■ EXERCISE AIM ■
Look through the data and write out every line with the word "Sobat" in it.
DATA section start
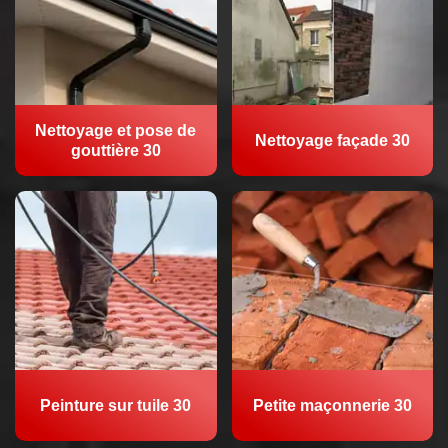
Nettoyage et pose de
Nettoyage façade 30
gouttière 30
Peinture sur tuile 30
Petite maçonnerie 30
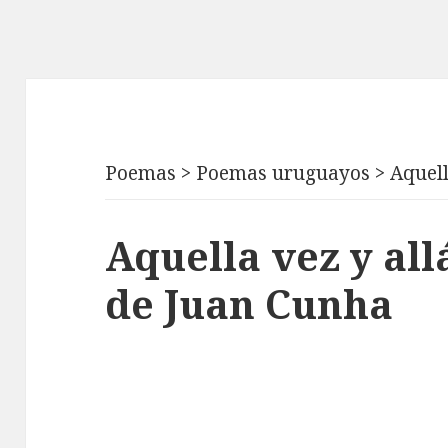
Poemas
>
Poemas uruguayos
>
Aquell
Aquella vez y all
de Juan Cunha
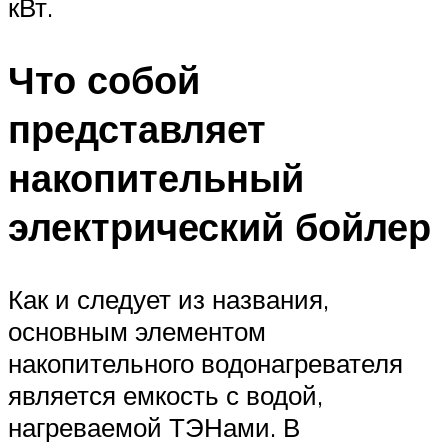
кВт.
Что собой
представляет
накопительный
электрический бойлер
Как и следует из названия,
основным элементом
накопительного водонагревателя
является емкость с водой,
нагреваемой ТЭНами. В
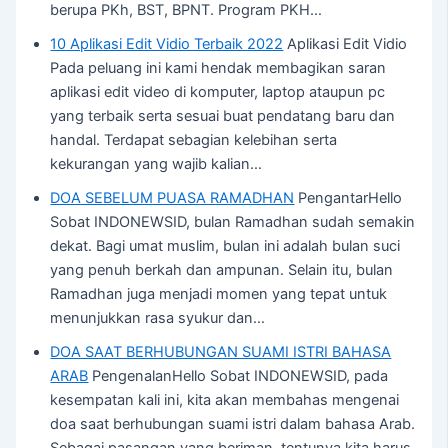
berupa PKh, BST, BPNT. Program PKH…
10 Aplikasi Edit Vidio Terbaik 2022
Aplikasi Edit Vidio
Pada peluang ini kami hendak membagikan saran
aplikasi edit video di komputer, laptop ataupun pc
yang terbaik serta sesuai buat pendatang baru dan
handal. Terdapat sebagian kelebihan serta
kekurangan yang wajib kalian…
DOA SEBELUM PUASA RAMADHAN
PengantarHello
Sobat INDONEWSID, bulan Ramadhan sudah semakin
dekat. Bagi umat muslim, bulan ini adalah bulan suci
yang penuh berkah dan ampunan. Selain itu, bulan
Ramadhan juga menjadi momen yang tepat untuk
menunjukkan rasa syukur dan…
DOA SAAT BERHUBUNGAN SUAMI ISTRI BAHASA
ARAB
PengenalanHello Sobat INDONEWSID, pada
kesempatan kali ini, kita akan membahas mengenai
doa saat berhubungan suami istri dalam bahasa Arab.
Sebagai pasangan yang beriman, tentunya kita harus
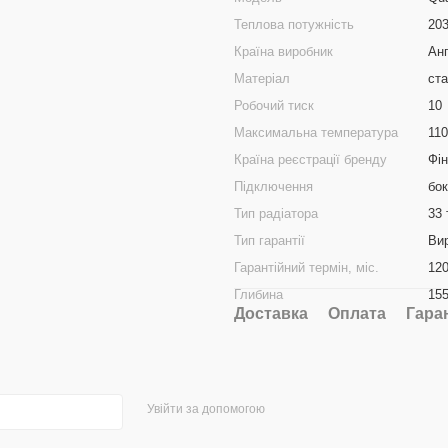
Теплова потужність
20
Країна виробник
Анг
Матеріал
ст
Робочий тиск
10
Максимальна температура
110
Країна реєстрації бренду
Фін
Підключення
бо
Тип радіатора
33 
Тип гарантії
Ви
Гарантійний термін, міс.
12
Глибина
15
Доставка
Оплата
Гара
Увійти за допомогою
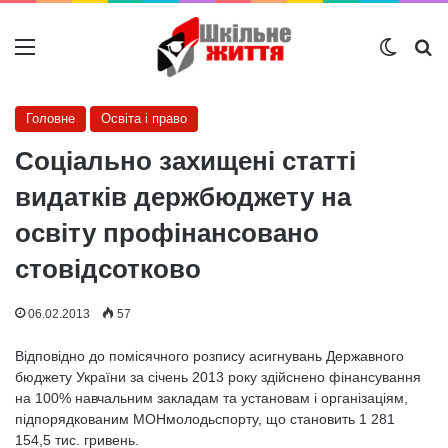
Меню
Switch
Ш
Головне
Освіта і право
Соціально захищені статті
видатків держбюджету на
освіту профінансовано
стовідсотково
06.02.2013
57
Відповідно до помісячного розпису асигнувань Державного
бюджету України за січень 2013 року здійснено фінансування
на 100% навчальним закладам та установам і організаціям,
підпорядкованим МОНмолодьспорту, що становить 1 281
154,5 тис. гривень.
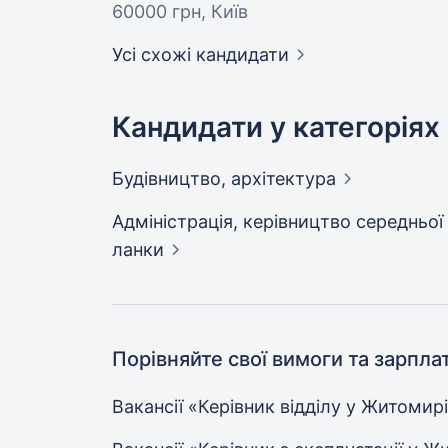
60000 грн
, Київ
Усі схожі кандидати
Кандидати у категоріях
Будівництво,
архітектура
Адмiнiстрацiя, керівництво середньої
ланки
Порівняйте свої вимоги та зарпла
Вакансії «Керівник відділу у
Житомирі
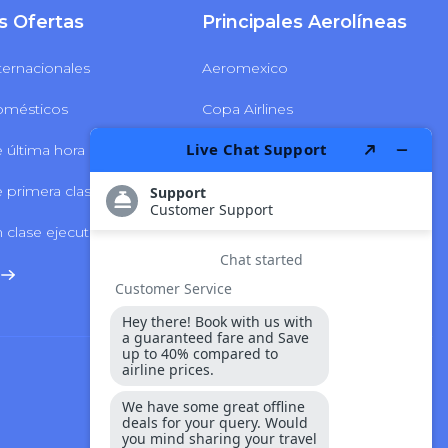
s Ofertas
Principales Aerolíneas
ternacionales
Aeromexico
omésticos
Copa Airlines
 última hora
Delta Airlines
 primera clase
LATAM Airlines
 clase ejecutiva
Volaris Airlines
Seguridad Y Pago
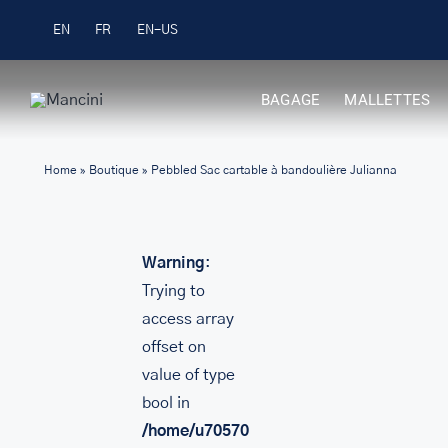
Skip
Livraison gratuite pour les commandes 99 $ +
EN
FR
to
content
BAGAGE
MALLETTES
Home
»
Boutique
»
Pebbled Sac cartable à bandoulière Julianna
Warning
:
Trying to
access array
offset on
value of type
bool in
/home/u705708840/domains/mancinileat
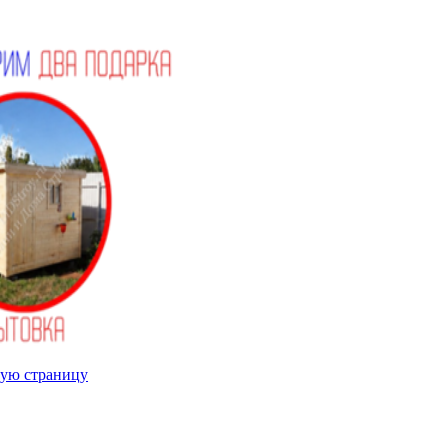
ую страницу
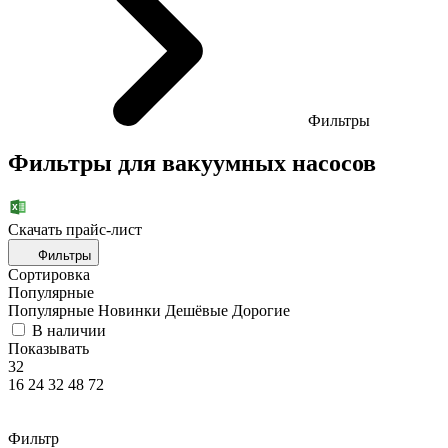
Фильтры
Фильтры для вакуумных насосов
Скачать прайc-лист
Фильтры
Сортировка
Популярные
Популярные
Новинки
Дешёвые
Дорогие
В наличии
Показывать
32
16
24
32
48
72
Фильтр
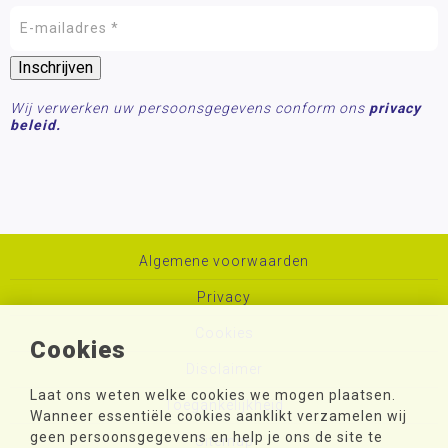
Wij verwerken uw persoonsgegevens conform ons
privacy
beleid.
Algemene voorwaarden
Privacy
Cookies
Cookies
Disclaimer
Laat ons weten welke cookies we mogen plaatsen.
Toegankelijkheid
Wanneer essentiële cookies aanklikt verzamelen wij
geen persoonsgegevens en help je ons de site te
Sitemap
DATA section end
■ RESPONSE AREA ■
Sobat INDONEWSID, bulan Ramadhan sudah semakin
PengenalanHello Sobat INDONEWSID, pada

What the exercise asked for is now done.